THE TASK = Leave the pictures behind and repeat all the entries exactly.

[Stored data entries]

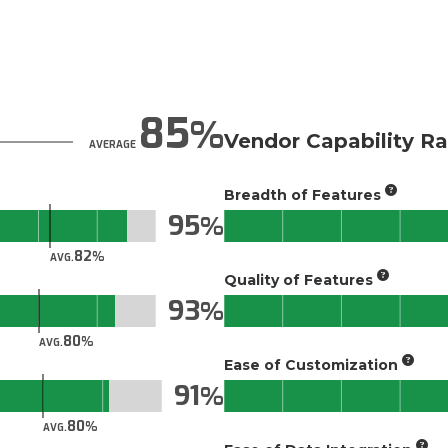
85
Vendor Capability Ra
AVERAGE
Breadth of Features
95
82
AVG.
Quality of Features
93
80
AVG.
Ease of Customization
91
80
AVG.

WRITTEN SOLUTION =
85
Vendor Capability Ra
AVERAGE
Breadth of Features
95
82
AVG.
Quality of Features
93
80
AVG.
Ease of Customization
91
80
AVG.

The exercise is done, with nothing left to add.